Question

Definite Integrals Calculus. Can someone help me on where to get started with this. Prove the area of this ellipse

Answer 1

If you already know some multivariable calculus, you can simply compute the double integral

$\displaystyle\iint_E\mathrm dx\,mathrm dy$

where $E$ denotes the region bounded by the ellipse with equation

$\dfrac{x^2}{a^2}+\dfrac{y^2}{b^2}=1$

We can solve for $y$:

$y=\pm\sqrt{b^2-\dfrac{b^2x^2}{a^2}}=\pm\dfrac ba\sqrt{a^2-x^2}$

then the integral becomes

$\displaystyle\int_{x=-a}^{x=a}\int_{y=-\frac ba\sqrt{a^2-x^2}}^{y=\frac ba\sqrt{a^2-x^2}}\mathrm dy\,\mathrm dx$

We also could have solve for $x$ instead and swapped the order of integration, so that the area is

$\displaystyle\int_{y=-b}^{y=b}\int_{x=-\frac ab\sqrt{b^2-y^2}}^{x=\frac ab\sqrt{b^2-y^2}}\mathrm dx\,\mathrm dy$

If you don't know about double integrals yet, these basically reduce to either of the single-variate integrals,

$\displaystyle\frac{2b}a\int_{x=-a}^{x=a}\sqrt{a^2-x^2}\,\mathrm dx=\frac{4b}a\int_{x=0}^{x=a}\sqrt{a^2-x^2}\,\mathrm dx$

(making use of the fact that $\sqrt{a^2-x^2}$ is symmetric about 0) or

$\displaystyle\frac{2a}b\int_{y=-b}^{y=b}\sqrt{b^2-y^2}\,\mathrm dx=\frac{4a}b\int_{y=0}^{y=b}\sqrt{b^2-y^2}\,\mathrm dy$

either of which can be evaluated with a trigonometric substitution.
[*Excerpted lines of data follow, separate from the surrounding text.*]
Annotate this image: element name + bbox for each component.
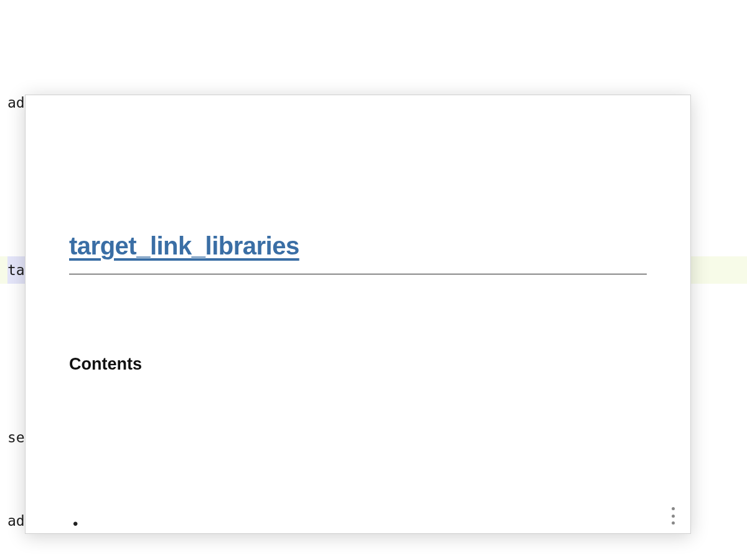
toc-item-l1: target_link_libraries xyxy=(69,510,647,534)
popup-title[interactable]: target_link_libraries xyxy=(69,222,647,274)
toc: target_link_libraries Overview Libraries… xyxy=(69,454,647,534)
documentation-popup[interactable]: target_link_libraries Contents target_li… xyxy=(25,95,691,534)
popup-contents-heading: Contents xyxy=(69,348,647,381)
kebab-menu-icon[interactable] xyxy=(667,507,679,525)
code-editor[interactable]: add_library(arkanoidLib Ball.cpp Ball.h … xyxy=(0,0,747,560)
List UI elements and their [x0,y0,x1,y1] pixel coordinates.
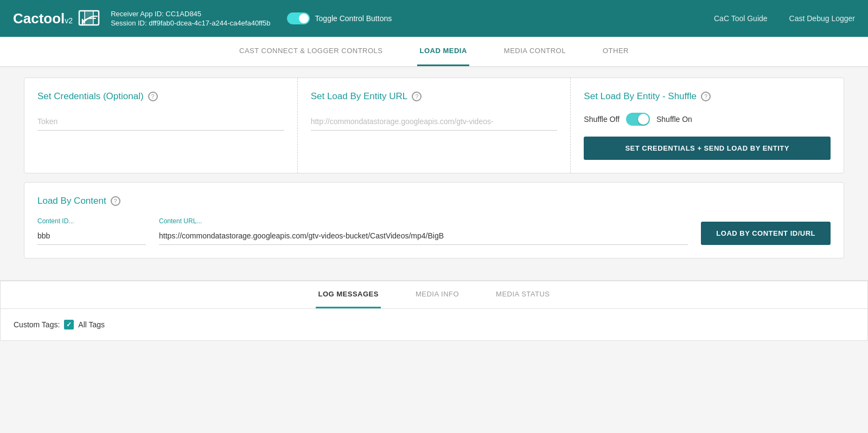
load-content-card: Load By Content ? Content ID... Content … [24,182,844,258]
tab-load-media[interactable]: LOAD MEDIA [417,37,469,66]
session-info: Receiver App ID: CC1AD845 Session ID: df… [111,10,270,27]
cast-icon [78,8,100,29]
entity-url-help-icon[interactable]: ? [412,92,422,101]
bottom-content: Custom Tags: All Tags [1,309,867,340]
shuffle-off-label: Shuffle Off [584,115,620,124]
toggle-switch[interactable] [287,12,310,24]
custom-tags-label: Custom Tags: [14,320,60,329]
credentials-title: Set Credentials (Optional) ? [37,91,284,102]
tab-media-control[interactable]: MEDIA CONTROL [502,37,568,66]
credentials-card: Set Credentials (Optional) ? [24,78,298,173]
main-content: Set Credentials (Optional) ? Set Load By… [11,67,857,280]
all-tags-label: All Tags [78,320,105,329]
content-id-input[interactable] [37,227,146,245]
entity-shuffle-title: Set Load By Entity - Shuffle ? [584,91,831,102]
content-id-label: Content ID... [37,217,146,225]
entity-url-card: Set Load By Entity URL ? [298,78,571,173]
shuffle-toggle-row: Shuffle Off Shuffle On [584,113,831,126]
load-content-row: Content ID... Content URL... LOAD BY CON… [37,217,831,245]
main-tabs: CAST CONNECT & LOGGER CONTROLS LOAD MEDI… [0,37,868,67]
bottom-tab-media-info[interactable]: MEDIA INFO [413,281,461,308]
content-url-input[interactable] [159,227,688,245]
cast-debug-logger-link[interactable]: Cast Debug Logger [789,14,855,23]
entity-shuffle-card: Set Load By Entity - Shuffle ? Shuffle O… [571,78,844,173]
toggle-label: Toggle Control Buttons [315,14,392,23]
toggle-control-buttons[interactable]: Toggle Control Buttons [287,12,392,24]
bottom-tabs: LOG MESSAGES MEDIA INFO MEDIA STATUS [1,281,867,309]
shuffle-on-label: Shuffle On [656,115,692,124]
tab-other[interactable]: OTHER [601,37,631,66]
load-content-help-icon[interactable]: ? [111,196,120,206]
all-tags-checkbox[interactable] [64,320,74,329]
logo-text: Cactoolv2 [13,10,73,27]
content-url-label: Content URL... [159,217,688,225]
receiver-id: Receiver App ID: CC1AD845 [111,10,270,18]
shuffle-toggle[interactable] [626,113,650,126]
entity-shuffle-help-icon[interactable]: ? [701,92,711,101]
custom-tags-row: Custom Tags: All Tags [14,320,854,329]
cac-tool-guide-link[interactable]: CaC Tool Guide [714,14,768,23]
entity-url-title: Set Load By Entity URL ? [311,91,558,102]
bottom-section: LOG MESSAGES MEDIA INFO MEDIA STATUS Cus… [0,280,868,341]
bottom-tab-media-status[interactable]: MEDIA STATUS [494,281,552,308]
app-header: Cactoolv2 Receiver App ID: CC1AD845 Sess… [0,0,868,37]
header-nav: CaC Tool Guide Cast Debug Logger [714,14,855,23]
load-content-button[interactable]: LOAD BY CONTENT ID/URL [701,222,831,245]
logo: Cactoolv2 [13,8,100,29]
tab-cast-connect[interactable]: CAST CONNECT & LOGGER CONTROLS [237,37,385,66]
token-input[interactable] [37,113,284,131]
content-id-col: Content ID... [37,217,146,245]
set-credentials-send-entity-button[interactable]: SET CREDENTIALS + SEND LOAD BY ENTITY [584,137,831,160]
entity-url-input[interactable] [311,113,558,131]
cards-row: Set Credentials (Optional) ? Set Load By… [24,77,844,173]
credentials-help-icon[interactable]: ? [148,92,158,101]
content-url-col: Content URL... [159,217,688,245]
load-content-title: Load By Content ? [37,196,831,206]
bottom-tab-log[interactable]: LOG MESSAGES [316,281,380,308]
session-id: Session ID: dff9fab0-dcea-4c17-a244-ca4e… [111,19,270,27]
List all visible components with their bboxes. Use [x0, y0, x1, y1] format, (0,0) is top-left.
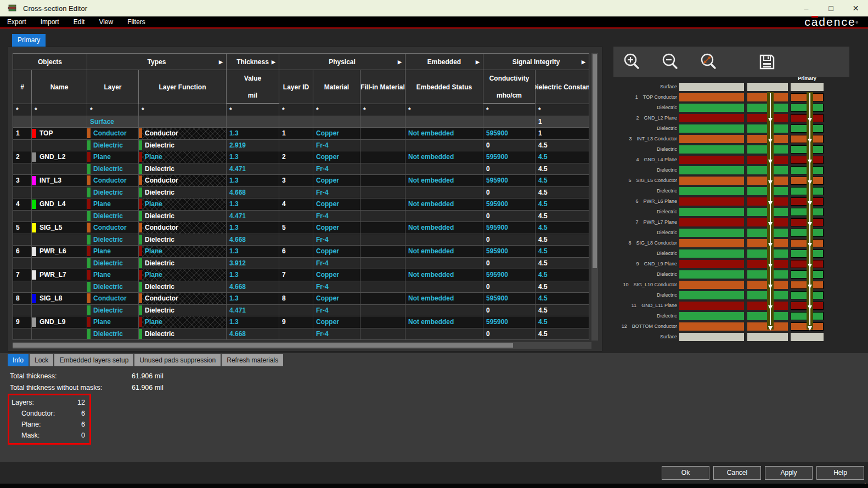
bottom-tab-lock[interactable]: Lock: [30, 354, 53, 366]
cell-embedded-status[interactable]: Not embedded: [405, 269, 483, 281]
cell-row-number[interactable]: [13, 187, 32, 199]
bottom-tab-info[interactable]: Info: [8, 354, 29, 366]
cell-dielectric-constant[interactable]: 1: [536, 128, 589, 140]
horizontal-scrollbar-thumb[interactable]: [13, 343, 513, 348]
cell-dielectric-constant[interactable]: 4.5: [536, 316, 589, 328]
cell-layer-name[interactable]: INT_L3: [32, 175, 87, 187]
cell-row-number[interactable]: [13, 281, 32, 293]
cell-thickness-value[interactable]: 4.668: [227, 328, 279, 341]
cell-conductivity[interactable]: 0: [483, 163, 536, 175]
filter-cell-fill-in-material[interactable]: *: [360, 104, 405, 116]
cell-fillin-material[interactable]: [360, 222, 405, 234]
cell-layer-function[interactable]: Dielectric: [139, 328, 227, 341]
cell-dielectric-constant[interactable]: 4.5: [536, 246, 589, 258]
cell-material[interactable]: Fr-4: [313, 258, 360, 270]
cell-fillin-material[interactable]: [360, 281, 405, 293]
vertical-scrollbar-thumb[interactable]: [593, 54, 597, 268]
menu-item-edit[interactable]: Edit: [66, 16, 92, 27]
cell-thickness-value[interactable]: 1.3: [227, 293, 279, 305]
cell-conductivity[interactable]: 595900: [483, 175, 536, 187]
surface-row-cell-layer-id[interactable]: [279, 116, 313, 128]
cell-layer-type[interactable]: Dielectric: [87, 140, 139, 152]
help-button[interactable]: Help: [816, 466, 864, 480]
cell-layer-function[interactable]: Plane: [139, 246, 227, 258]
cell-dielectric-constant[interactable]: 4.5: [536, 175, 589, 187]
cell-conductivity[interactable]: 595900: [483, 151, 536, 163]
column-header-conductivity[interactable]: Conductivitymho/cm: [483, 70, 536, 104]
cell-conductivity[interactable]: 595900: [483, 316, 536, 328]
cell-layer-name[interactable]: GND_L9: [32, 316, 87, 328]
column-header-dielectric-constant[interactable]: Dielectric Constant: [536, 70, 589, 104]
cell-fillin-material[interactable]: [360, 293, 405, 305]
cell-layer-name[interactable]: [32, 187, 87, 199]
cell-layer-id[interactable]: [279, 258, 313, 270]
cell-dielectric-constant[interactable]: 4.5: [536, 293, 589, 305]
cell-layer-name[interactable]: GND_L2: [32, 151, 87, 163]
cell-layer-id[interactable]: 7: [279, 269, 313, 281]
cell-embedded-status[interactable]: [405, 281, 483, 293]
surface-row-cell-layer-function[interactable]: [139, 116, 227, 128]
cell-dielectric-constant[interactable]: 4.5: [536, 328, 589, 341]
cell-fillin-material[interactable]: [360, 269, 405, 281]
cell-layer-id[interactable]: 1: [279, 128, 313, 140]
cell-layer-type[interactable]: Plane: [87, 269, 139, 281]
cell-layer-function[interactable]: Dielectric: [139, 281, 227, 293]
cell-fillin-material[interactable]: [360, 258, 405, 270]
cell-layer-function[interactable]: Plane: [139, 269, 227, 281]
cell-material[interactable]: Fr-4: [313, 140, 360, 152]
cell-dielectric-constant[interactable]: 4.5: [536, 258, 589, 270]
cell-layer-type[interactable]: Dielectric: [87, 187, 139, 199]
group-header-types[interactable]: Types▶: [87, 53, 227, 70]
cell-embedded-status[interactable]: [405, 211, 483, 223]
cell-thickness-value[interactable]: 1.3: [227, 151, 279, 163]
cell-layer-id[interactable]: [279, 305, 313, 317]
bottom-tab-unused-pads-suppression[interactable]: Unused pads suppression: [134, 354, 221, 366]
column-header-value[interactable]: Valuemil: [227, 70, 279, 104]
cell-layer-type[interactable]: Dielectric: [87, 281, 139, 293]
chevron-right-icon[interactable]: ▶: [476, 59, 480, 65]
cell-layer-name[interactable]: [32, 211, 87, 223]
cell-layer-function[interactable]: Dielectric: [139, 234, 227, 246]
cell-thickness-value[interactable]: 1.3: [227, 246, 279, 258]
cell-layer-function[interactable]: Dielectric: [139, 258, 227, 270]
cell-layer-function[interactable]: Dielectric: [139, 305, 227, 317]
cell-row-number[interactable]: [13, 328, 32, 341]
zoom-out-icon[interactable]: [660, 51, 681, 73]
cell-layer-id[interactable]: 6: [279, 246, 313, 258]
cell-embedded-status[interactable]: [405, 187, 483, 199]
filter-cell-dielectric-constant[interactable]: *: [536, 104, 589, 116]
cell-embedded-status[interactable]: Not embedded: [405, 246, 483, 258]
cell-layer-name[interactable]: SIG_L5: [32, 222, 87, 234]
cell-layer-type[interactable]: Dielectric: [87, 163, 139, 175]
chevron-right-icon[interactable]: ▶: [219, 59, 223, 65]
cell-thickness-value[interactable]: 4.471: [227, 163, 279, 175]
cell-embedded-status[interactable]: [405, 258, 483, 270]
cell-layer-name[interactable]: [32, 140, 87, 152]
cell-row-number[interactable]: [13, 258, 32, 270]
cell-layer-id[interactable]: [279, 163, 313, 175]
menu-item-export[interactable]: Export: [0, 16, 33, 27]
cell-layer-type[interactable]: Dielectric: [87, 305, 139, 317]
cell-conductivity[interactable]: 595900: [483, 222, 536, 234]
cancel-button[interactable]: Cancel: [713, 466, 761, 480]
cell-row-number[interactable]: 5: [13, 222, 32, 234]
cell-conductivity[interactable]: 0: [483, 211, 536, 223]
cell-embedded-status[interactable]: Not embedded: [405, 198, 483, 211]
cell-layer-id[interactable]: [279, 281, 313, 293]
cell-layer-name[interactable]: [32, 234, 87, 246]
cell-material[interactable]: Copper: [313, 269, 360, 281]
cell-conductivity[interactable]: 0: [483, 281, 536, 293]
cell-row-number[interactable]: [13, 163, 32, 175]
cell-fillin-material[interactable]: [360, 163, 405, 175]
cell-embedded-status[interactable]: [405, 140, 483, 152]
cell-fillin-material[interactable]: [360, 246, 405, 258]
ok-button[interactable]: Ok: [662, 466, 709, 480]
cell-layer-id[interactable]: 4: [279, 198, 313, 211]
menu-item-import[interactable]: Import: [33, 16, 66, 27]
cell-material[interactable]: Copper: [313, 222, 360, 234]
cell-thickness-value[interactable]: 1.3: [227, 128, 279, 140]
cell-fillin-material[interactable]: [360, 316, 405, 328]
cell-row-number[interactable]: [13, 211, 32, 223]
cell-layer-id[interactable]: 5: [279, 222, 313, 234]
cell-fillin-material[interactable]: [360, 187, 405, 199]
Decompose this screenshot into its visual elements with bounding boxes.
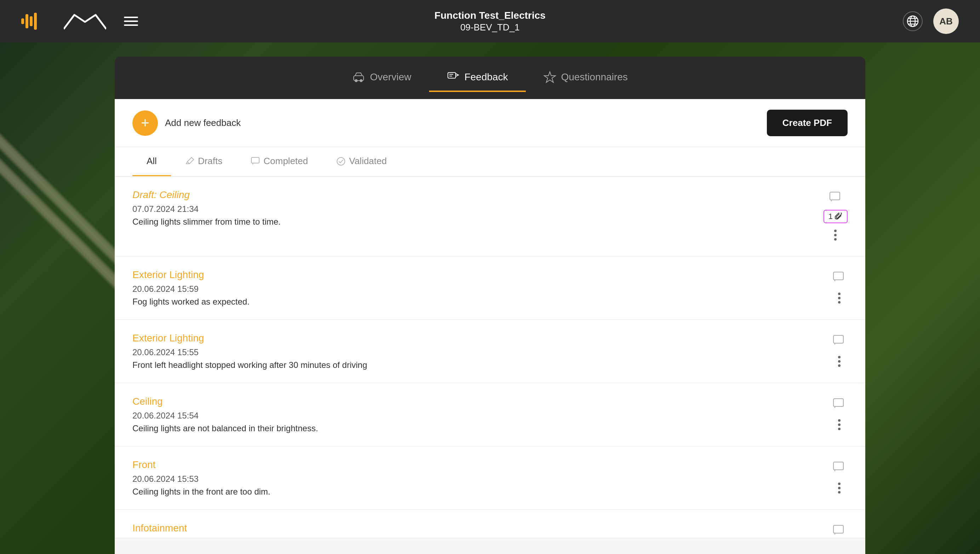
svg-point-11 [360, 80, 362, 82]
feedback-item-desc: Ceiling lights slimmer from time to time… [132, 217, 824, 227]
validate-icon [336, 157, 346, 166]
add-feedback-button[interactable]: + Add new feedback [132, 110, 241, 136]
feedback-item-actions [831, 333, 848, 370]
feedback-item: Exterior Lighting 20.06.2024 15:59 Fog l… [115, 256, 865, 320]
car-icon [352, 71, 365, 83]
svg-rect-20 [833, 272, 843, 280]
svg-rect-24 [833, 525, 843, 533]
feedback-item-actions [831, 396, 848, 433]
svg-rect-2 [30, 16, 33, 26]
feedback-item-date: 20.06.2024 15:53 [132, 474, 831, 484]
hamburger-button[interactable] [120, 13, 142, 29]
tab-feedback[interactable]: Feedback [429, 64, 526, 92]
comment-icon [832, 334, 846, 348]
tab-overview-label: Overview [370, 72, 412, 83]
tab-feedback-label: Feedback [464, 72, 508, 83]
feedback-item: Ceiling 20.06.2024 15:54 Ceiling lights … [115, 383, 865, 446]
more-options-button[interactable] [835, 290, 843, 306]
filter-completed-label: Completed [263, 156, 308, 167]
filter-drafts-label: Drafts [198, 156, 222, 167]
filter-all-label: All [147, 156, 157, 167]
nav-center-title: Function Test_Electrics 09-BEV_TD_1 [434, 10, 546, 33]
feedback-item-title: Exterior Lighting [132, 333, 831, 344]
filter-tab-all[interactable]: All [132, 147, 171, 176]
feedback-item-content: Front 20.06.2024 15:53 Ceiling lights in… [132, 459, 831, 497]
svg-rect-23 [833, 462, 843, 470]
comment-button[interactable] [831, 269, 848, 286]
tab-overview[interactable]: Overview [335, 64, 429, 92]
feedback-item-content: Draft: Ceiling 07.07.2024 21:34 Ceiling … [132, 189, 824, 227]
more-options-button[interactable] [831, 227, 840, 244]
feedback-item-date: 20.06.2024 15:54 [132, 411, 831, 420]
attachment-count: 1 [828, 212, 833, 221]
feedback-item: Front 20.06.2024 15:53 Ceiling lights in… [115, 446, 865, 510]
add-feedback-label: Add new feedback [165, 118, 241, 129]
comment-icon [832, 524, 846, 538]
tab-bar: Overview Feedback Questionnaires [115, 57, 865, 99]
feedback-list: Draft: Ceiling 07.07.2024 21:34 Ceiling … [115, 177, 865, 554]
feedback-item-title: Exterior Lighting [132, 269, 831, 280]
feedback-item-actions: 1 [824, 189, 848, 244]
feedback-item-content: Ceiling 20.06.2024 15:54 Ceiling lights … [132, 396, 831, 433]
comment-button[interactable] [831, 522, 848, 538]
logo-area [21, 11, 142, 31]
comment-button[interactable] [827, 189, 844, 206]
svg-rect-22 [833, 399, 843, 406]
comment-icon [832, 461, 846, 475]
feedback-item-actions [831, 522, 848, 538]
comment-button[interactable] [831, 396, 848, 413]
feedback-header: + Add new feedback Create PDF [115, 99, 865, 147]
svg-rect-0 [21, 18, 24, 24]
feedback-item-title: Front [132, 459, 831, 471]
pencil-icon [185, 157, 195, 166]
svg-rect-12 [448, 73, 456, 78]
language-button[interactable] [903, 11, 923, 31]
tab-questionnaires-label: Questionnaires [561, 72, 628, 83]
create-pdf-label: Create PDF [782, 118, 832, 128]
feedback-item-actions [831, 269, 848, 306]
svg-rect-3 [34, 13, 37, 30]
comment-icon [832, 271, 846, 285]
svg-point-18 [337, 158, 345, 165]
attachment-badge: 1 [824, 210, 848, 223]
feedback-item-desc: Front left headlight stopped working aft… [132, 360, 831, 370]
svg-rect-17 [251, 158, 259, 163]
logo-waveform [21, 11, 57, 31]
feedback-item-date: 07.07.2024 21:34 [132, 204, 824, 214]
svg-point-10 [355, 80, 357, 82]
svg-rect-1 [26, 14, 28, 28]
feedback-item-date: 20.06.2024 15:59 [132, 284, 831, 294]
feedback-item-title: Ceiling [132, 396, 831, 407]
feedback-item-desc: Ceiling lights in the front are too dim. [132, 487, 831, 497]
feedback-item-content: Infotainment [132, 522, 831, 537]
comment-icon [828, 191, 843, 205]
comment-button[interactable] [831, 459, 848, 476]
feedback-item-content: Exterior Lighting 20.06.2024 15:55 Front… [132, 333, 831, 370]
feedback-item-actions [831, 459, 848, 496]
feedback-item-title: Infotainment [132, 522, 831, 534]
feedback-item-partial: Infotainment [115, 510, 865, 538]
more-options-button[interactable] [835, 480, 843, 496]
filter-tab-drafts[interactable]: Drafts [171, 147, 236, 176]
feedback-item-date: 20.06.2024 15:55 [132, 347, 831, 357]
add-icon: + [132, 110, 158, 136]
create-pdf-button[interactable]: Create PDF [767, 110, 848, 136]
star-icon [543, 71, 556, 83]
feedback-item-title: Draft: Ceiling [132, 189, 824, 201]
svg-rect-21 [833, 335, 843, 343]
feedback-item-content: Exterior Lighting 20.06.2024 15:59 Fog l… [132, 269, 831, 307]
feedback-item-desc: Fog lights worked as expected. [132, 297, 831, 307]
filter-tab-completed[interactable]: Completed [236, 147, 322, 176]
feedback-item: Exterior Lighting 20.06.2024 15:55 Front… [115, 320, 865, 383]
filter-validated-label: Validated [349, 156, 387, 167]
comment-icon [832, 397, 846, 411]
feedback-item-desc: Ceiling lights are not balanced in their… [132, 423, 831, 433]
feedback-item: Draft: Ceiling 07.07.2024 21:34 Ceiling … [115, 177, 865, 256]
nav-right: AB [903, 8, 959, 34]
tab-questionnaires[interactable]: Questionnaires [526, 64, 645, 92]
filter-tab-validated[interactable]: Validated [322, 147, 401, 176]
more-options-button[interactable] [835, 416, 843, 433]
more-options-button[interactable] [835, 353, 843, 370]
comment-button[interactable] [831, 333, 848, 350]
user-avatar-button[interactable]: AB [933, 8, 959, 34]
For instance, taking $x=a\sin t$, gives $\mathrm dx=a\cos t\,\mathrm dt$, and the integral becomes

$\displaystyle\frac{4b}a\int_{a\sin t=0}^{a\sin t=a}\sqrt{a^2-(a\sin t)^2}\,a\cos t\,\mathrm dt=4ab\int_{t=0}^{t=\pi/2}\sqrt{1-\sin^2t}\cos t\,\mathrm dt$

$=\displaystyle4ab\int_{t=0}^{t=\pi/2}\cos^2t\,\mathrm dt$

$=\displaystyle2ab\int_{t=0}^{t=\pi/2}(1+\cos2t)\,\mathrm dt$

$=2ab\left(t+\dfrac12\sin2t\right)\bigg|_{t=0}^{t=\pi/2}$

$=2ab\left(\dfrac\pi2\right)=\pi ab$

The integral with respect to $y$ can be resolved in a similar way.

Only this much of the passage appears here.